At the moment I think swaddling him is still the best, as although he fights the swaddle when I'm doing it, he seems to sleep better when he feels a little secure......
Will this end!
05-07-2013 11:31 #5
05-07-2013 11:35 #6
05-07-2013 11:49 #7Senior Member
- Join Date
- Jun 2013
Good luck, sleep depravation is a slow form of torture for some, me being one of them too
05-07-2013 11:50 #8Senior Member
- Join Date
- Jun 2010
Oh, there's a 4-month sleep regression?? That explains a lot! No, I'm not being sarcastic - I'm being thick! My boy is 5 months old tomorrow - this is my second baby, by the way, and I'm still clueless - and in the last week or so he's been v hard to get to sleep and day sleeps have been shorter. Sounds a lot like your baby, OP. And Wed night was terrible - he ended up awake from 1:30-4 am, didn't fall asleep on bottle, and ended up screaming. Yes, he's a screamer too, won't fall asleep if put down, and fights the wrap. But he's also got reflux and we changed the meds last week, he's teething, he's just started rolling, he spent Thursday pooing so may have had a tummy ache during the night, and he has a possible bronchomalacia which interferes with his breathing ... So I'm not too worried about getting him to self-soothe yet; I'm happy to help him sleep as he has a few 'issues'.

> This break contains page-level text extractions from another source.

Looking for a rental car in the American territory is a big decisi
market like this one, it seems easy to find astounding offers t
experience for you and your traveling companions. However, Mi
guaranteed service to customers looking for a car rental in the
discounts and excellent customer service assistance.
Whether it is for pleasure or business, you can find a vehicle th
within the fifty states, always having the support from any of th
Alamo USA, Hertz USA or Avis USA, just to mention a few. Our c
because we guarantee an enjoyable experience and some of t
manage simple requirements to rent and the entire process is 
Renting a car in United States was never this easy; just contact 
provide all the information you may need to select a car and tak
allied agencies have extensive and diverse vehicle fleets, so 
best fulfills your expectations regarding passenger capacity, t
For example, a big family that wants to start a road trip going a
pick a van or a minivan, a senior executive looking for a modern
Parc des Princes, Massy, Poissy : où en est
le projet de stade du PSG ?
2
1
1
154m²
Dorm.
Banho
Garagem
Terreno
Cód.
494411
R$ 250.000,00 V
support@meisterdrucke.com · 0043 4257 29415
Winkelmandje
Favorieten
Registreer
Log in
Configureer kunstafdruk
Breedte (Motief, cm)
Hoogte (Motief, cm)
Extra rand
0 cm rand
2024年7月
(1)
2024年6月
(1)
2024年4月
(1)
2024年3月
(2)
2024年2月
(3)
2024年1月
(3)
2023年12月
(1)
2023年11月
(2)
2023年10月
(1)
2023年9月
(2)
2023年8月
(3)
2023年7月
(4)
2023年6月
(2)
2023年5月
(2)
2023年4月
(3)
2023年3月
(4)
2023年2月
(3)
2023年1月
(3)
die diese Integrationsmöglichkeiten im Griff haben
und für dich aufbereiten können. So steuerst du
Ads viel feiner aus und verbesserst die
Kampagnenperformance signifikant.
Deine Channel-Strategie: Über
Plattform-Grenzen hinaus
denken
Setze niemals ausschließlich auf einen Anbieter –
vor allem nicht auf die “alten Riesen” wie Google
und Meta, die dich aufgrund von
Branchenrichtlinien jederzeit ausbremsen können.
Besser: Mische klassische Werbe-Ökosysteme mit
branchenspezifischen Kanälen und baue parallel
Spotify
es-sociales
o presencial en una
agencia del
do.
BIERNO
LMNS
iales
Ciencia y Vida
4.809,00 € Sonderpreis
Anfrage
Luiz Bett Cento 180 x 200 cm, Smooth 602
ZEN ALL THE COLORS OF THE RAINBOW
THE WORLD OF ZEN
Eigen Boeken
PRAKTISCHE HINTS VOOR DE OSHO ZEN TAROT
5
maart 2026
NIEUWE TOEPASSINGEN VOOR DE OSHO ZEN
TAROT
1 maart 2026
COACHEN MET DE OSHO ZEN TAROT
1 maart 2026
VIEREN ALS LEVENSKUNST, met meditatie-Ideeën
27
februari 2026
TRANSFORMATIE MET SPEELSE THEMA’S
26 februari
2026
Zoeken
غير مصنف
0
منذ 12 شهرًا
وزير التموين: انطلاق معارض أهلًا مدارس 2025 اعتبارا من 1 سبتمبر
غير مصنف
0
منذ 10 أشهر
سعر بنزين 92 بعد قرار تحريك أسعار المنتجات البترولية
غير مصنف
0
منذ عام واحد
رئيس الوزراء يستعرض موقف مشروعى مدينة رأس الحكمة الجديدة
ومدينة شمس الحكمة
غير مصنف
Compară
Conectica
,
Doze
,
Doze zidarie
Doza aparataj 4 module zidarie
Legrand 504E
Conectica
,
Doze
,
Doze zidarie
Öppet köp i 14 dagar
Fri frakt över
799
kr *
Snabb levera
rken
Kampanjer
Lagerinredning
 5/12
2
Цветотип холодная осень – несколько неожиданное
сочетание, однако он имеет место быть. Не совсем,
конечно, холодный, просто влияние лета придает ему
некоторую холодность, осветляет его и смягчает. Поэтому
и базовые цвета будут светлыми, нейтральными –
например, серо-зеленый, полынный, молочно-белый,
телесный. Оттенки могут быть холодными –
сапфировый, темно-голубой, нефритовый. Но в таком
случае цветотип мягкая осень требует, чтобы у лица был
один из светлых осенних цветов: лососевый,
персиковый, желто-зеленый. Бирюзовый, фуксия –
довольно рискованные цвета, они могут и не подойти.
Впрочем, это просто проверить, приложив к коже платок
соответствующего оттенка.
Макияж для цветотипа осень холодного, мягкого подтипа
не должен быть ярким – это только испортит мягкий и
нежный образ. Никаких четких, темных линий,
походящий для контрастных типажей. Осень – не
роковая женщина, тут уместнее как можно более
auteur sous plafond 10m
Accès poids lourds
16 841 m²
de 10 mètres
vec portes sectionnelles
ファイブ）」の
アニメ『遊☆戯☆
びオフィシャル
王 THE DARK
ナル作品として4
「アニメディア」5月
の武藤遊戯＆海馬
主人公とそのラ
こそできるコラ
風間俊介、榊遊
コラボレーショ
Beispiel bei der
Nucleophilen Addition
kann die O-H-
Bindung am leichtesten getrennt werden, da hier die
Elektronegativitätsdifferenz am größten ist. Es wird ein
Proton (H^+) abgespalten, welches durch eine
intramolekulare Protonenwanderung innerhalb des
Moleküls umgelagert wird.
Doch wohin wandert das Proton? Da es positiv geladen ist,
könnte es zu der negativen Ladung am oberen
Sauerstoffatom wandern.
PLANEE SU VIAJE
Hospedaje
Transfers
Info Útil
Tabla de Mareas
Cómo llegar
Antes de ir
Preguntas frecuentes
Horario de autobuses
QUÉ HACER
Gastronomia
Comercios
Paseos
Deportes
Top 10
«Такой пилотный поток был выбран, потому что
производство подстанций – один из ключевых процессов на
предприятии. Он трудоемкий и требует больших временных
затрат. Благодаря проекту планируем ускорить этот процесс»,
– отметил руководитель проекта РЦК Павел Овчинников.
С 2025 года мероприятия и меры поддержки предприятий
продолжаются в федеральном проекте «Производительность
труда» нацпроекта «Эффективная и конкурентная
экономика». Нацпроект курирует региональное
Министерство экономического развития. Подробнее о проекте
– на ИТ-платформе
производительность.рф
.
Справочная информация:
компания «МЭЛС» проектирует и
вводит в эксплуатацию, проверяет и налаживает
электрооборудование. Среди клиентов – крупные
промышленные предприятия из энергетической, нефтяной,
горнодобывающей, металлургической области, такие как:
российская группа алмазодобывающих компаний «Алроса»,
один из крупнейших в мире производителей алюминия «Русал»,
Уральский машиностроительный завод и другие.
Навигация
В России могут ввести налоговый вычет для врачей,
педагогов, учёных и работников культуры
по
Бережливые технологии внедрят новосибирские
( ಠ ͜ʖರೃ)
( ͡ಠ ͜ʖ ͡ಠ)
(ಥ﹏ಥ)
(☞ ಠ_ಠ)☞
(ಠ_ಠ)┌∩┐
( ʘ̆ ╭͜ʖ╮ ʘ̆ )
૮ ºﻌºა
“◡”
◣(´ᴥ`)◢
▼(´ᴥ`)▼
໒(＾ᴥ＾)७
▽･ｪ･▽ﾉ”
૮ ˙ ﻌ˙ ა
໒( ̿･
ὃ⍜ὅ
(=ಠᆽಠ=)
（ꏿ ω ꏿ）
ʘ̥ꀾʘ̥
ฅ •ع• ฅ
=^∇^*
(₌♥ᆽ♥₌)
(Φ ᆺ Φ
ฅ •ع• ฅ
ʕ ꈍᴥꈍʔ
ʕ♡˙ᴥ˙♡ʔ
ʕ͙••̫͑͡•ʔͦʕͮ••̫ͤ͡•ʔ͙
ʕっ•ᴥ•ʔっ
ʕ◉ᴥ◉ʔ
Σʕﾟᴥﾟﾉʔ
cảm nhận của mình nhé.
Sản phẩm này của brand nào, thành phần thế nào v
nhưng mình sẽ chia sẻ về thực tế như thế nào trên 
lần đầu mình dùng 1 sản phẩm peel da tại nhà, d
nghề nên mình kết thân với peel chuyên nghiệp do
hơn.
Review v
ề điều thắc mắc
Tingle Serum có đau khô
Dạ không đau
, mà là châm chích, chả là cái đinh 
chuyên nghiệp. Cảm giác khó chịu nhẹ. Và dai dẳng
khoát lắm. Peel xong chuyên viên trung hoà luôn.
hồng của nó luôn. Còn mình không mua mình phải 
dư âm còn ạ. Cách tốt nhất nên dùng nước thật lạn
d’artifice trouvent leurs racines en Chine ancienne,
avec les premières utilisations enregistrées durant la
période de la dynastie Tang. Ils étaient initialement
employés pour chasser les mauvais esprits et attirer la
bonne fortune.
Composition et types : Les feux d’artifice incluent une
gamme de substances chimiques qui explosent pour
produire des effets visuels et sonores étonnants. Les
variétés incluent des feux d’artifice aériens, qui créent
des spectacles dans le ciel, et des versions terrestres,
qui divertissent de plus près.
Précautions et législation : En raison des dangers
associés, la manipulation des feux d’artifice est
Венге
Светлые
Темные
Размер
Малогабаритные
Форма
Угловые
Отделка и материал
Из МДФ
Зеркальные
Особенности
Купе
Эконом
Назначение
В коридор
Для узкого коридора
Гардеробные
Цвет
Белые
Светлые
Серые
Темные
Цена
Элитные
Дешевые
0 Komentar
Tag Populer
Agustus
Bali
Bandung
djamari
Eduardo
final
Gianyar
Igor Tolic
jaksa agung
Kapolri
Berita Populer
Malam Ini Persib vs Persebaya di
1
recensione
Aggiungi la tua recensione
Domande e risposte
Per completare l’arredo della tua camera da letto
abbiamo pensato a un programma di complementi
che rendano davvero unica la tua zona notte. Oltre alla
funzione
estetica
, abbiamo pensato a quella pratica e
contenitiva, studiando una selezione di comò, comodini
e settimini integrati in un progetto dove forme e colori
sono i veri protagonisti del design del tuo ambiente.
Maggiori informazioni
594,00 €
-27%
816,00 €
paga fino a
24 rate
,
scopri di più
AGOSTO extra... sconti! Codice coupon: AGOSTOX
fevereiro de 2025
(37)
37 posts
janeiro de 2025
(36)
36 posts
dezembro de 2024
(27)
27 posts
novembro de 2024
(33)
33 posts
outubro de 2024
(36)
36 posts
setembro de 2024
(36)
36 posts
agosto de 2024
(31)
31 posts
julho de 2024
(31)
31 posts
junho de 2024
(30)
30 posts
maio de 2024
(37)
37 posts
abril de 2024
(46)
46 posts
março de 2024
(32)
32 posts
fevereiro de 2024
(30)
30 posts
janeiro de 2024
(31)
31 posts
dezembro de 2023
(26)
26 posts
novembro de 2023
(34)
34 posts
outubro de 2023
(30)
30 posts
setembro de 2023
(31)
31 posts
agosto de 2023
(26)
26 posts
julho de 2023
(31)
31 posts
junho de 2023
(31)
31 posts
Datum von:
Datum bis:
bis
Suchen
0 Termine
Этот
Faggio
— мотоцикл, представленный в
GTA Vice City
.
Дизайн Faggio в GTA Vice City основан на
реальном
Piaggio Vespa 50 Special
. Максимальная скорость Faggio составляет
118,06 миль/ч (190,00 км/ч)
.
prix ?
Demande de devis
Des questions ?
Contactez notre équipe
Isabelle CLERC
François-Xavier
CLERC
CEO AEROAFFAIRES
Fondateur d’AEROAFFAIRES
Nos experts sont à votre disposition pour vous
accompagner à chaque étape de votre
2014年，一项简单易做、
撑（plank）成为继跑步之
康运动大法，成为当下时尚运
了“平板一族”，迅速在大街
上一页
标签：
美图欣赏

anyway, it's not about me - sorry for raving. For what it's worth, here's how I deal with the sleep struggle:
- wrap him even though he fights it
- put the musical seahorse near him - this soothed DS1 too, I love the thing!
- rock him or walk around with him if he'll let me, until he screams himself out and crashes to sleep, or sometimes just goes to sleep calmly
- put him down in swing during day or cot at night, when he's almost or entirely asleep
- don't even attempt to nap myself as I also have a toddler, and failure to get to sleep makes me feel more stressed
- soothe myself with chocolate ice cream.
Good luck - and thanks for enlightening me about the sleep regression!
05-07-2013 12:13 #9
My bub is 8 months old and we're still going through the 4 month regression! He hasn't slept through a night since 17 weeks when he'd slept 10 hour nights prior to that. It sucks!